With wanton looting of the public purse exposed, the president sits in office with impunity and without shame.

The chairman of the Elections Commission of SA (also known as the IEC), Pansy Tlakula, also does not seem to think her continued presence at the head of the institution undermines its credibility.

With elections due on May 7, Tlakula, has been found - not just by Public Protector Thuli Madonsela but also by PricewaterhouseCoopers, the auditors appointed by the finance minister - to have played a role in the awarding of a tender to a company with which she had links.

Last week she brazenly lectured political parties about good behaviour during the coming elections. This despite the fact that, as reported in this newspaper last week, the PwC report concurred with and vindicated Madonsela's findings.

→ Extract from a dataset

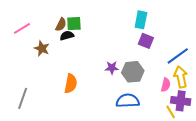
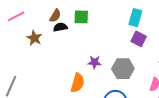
green square: (74, 24) -> (81, 17), moved
purple star: (112, 68) -> (94, 62), moved
orange semicircle: (71, 84) -> (78, 83), moved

It said: "Advocate Tlakula, Mr Norman du Plessis, as the deputy chief electoral officer corporate services, and Mr Stephen Langtry, as the manager in office of the CEO, should each be held responsible for the role they played that resulted in a procurement process being followed that was not fair, equitable, transparent, competitive or cost-effective."

If, as Tlakula says, she is innocent of any wrongdoing then surely she should, in good conscience, step aside until her name has been cleared .

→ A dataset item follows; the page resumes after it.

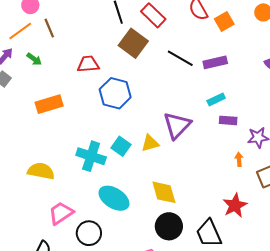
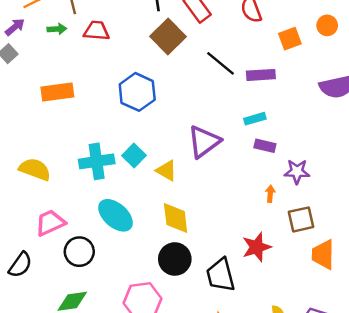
orange square: (224, 21) -> (290, 39), moved
green arrow: (34, 59) -> (57, 29), moved, turned -49
red trapezoid: (88, 64) -> (96, 31), moved
yellow triangle: (150, 143) -> (166, 171), moved, turned 36
cyan cross: (91, 156) -> (97, 161), turned -36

Not here, not in South Africa.

On the day the public protector comprehensively proved that a crime had been committed against the taxpayer on Zuma's watch, and that he had benefited from this crime, he gave a speech in which he did not see fit even to mention her findings.

You see, he is not at all ashamed. He appears not to care that he has been exposed, that the world is pointing at him and laughing at him - and at us. He has no shame. And without a sense of shame, an acknowledgement of wrongdoing, he will remain in office and continue as if nothing were wrong. In his warped view, the only thing that could lead to his removal from office would be a jail sentence.

Twenty years into our democracy we are sliding from high ideals into a free-for-all in which politicians are a law unto themselves and accountability is a word we use only in Power Point presentations.

In any democracy worth its salt, Tlakula would have, of her own volition, stepped down to protect the integrity and credibility of the institution she leads. Who, today, can believe that an institution led by a person found by two credible investigations to have acted as she did could run free, fair and independent elections?

Given the allegations about the elections held in Tlokwe, for example, do we want further tarnishing of the elections commission's name?

Even more incredible is that Tlakula's fellow commissioners at the IEC have not raised their hands and said: "Not in our name."

Their silence speaks volumes. Their inaction says they are comfortable with a situation in which one person brings down the house we have all built.

This is also what the ANC's highest decision-making body between conferences, its national executive committee, is saying about the party it leads. Not a single member of the committee is prepared to raise his hand and say to Zuma: "This far and no further." In the ANC NEC, the rot is now endemic.

It is, of course, easy to point fingers and accuse Zuma, his friends Dina Pule and Humphrey Mmemezi, and others, of all sorts of things. Truth is, they are not the guilty party here. We are.

South Africans deserve these leaders. We deserve a Zuma, because we have rewarded him for his scandals: Guptagate, Khwezigate, Malawigate, the Spy Tapes, Schabir Shaik .The list is long. The truly depressing part is that these "leaders" are busy subverting our institutions and turning them into paper tigers. By the time they leave office - for they shall - they will have done a huge amount of damage. They will have crippled the public protector's office and any other institution that is supposed to hold their like to account.

Smell the coffee, South Africa. Your country is being stolen.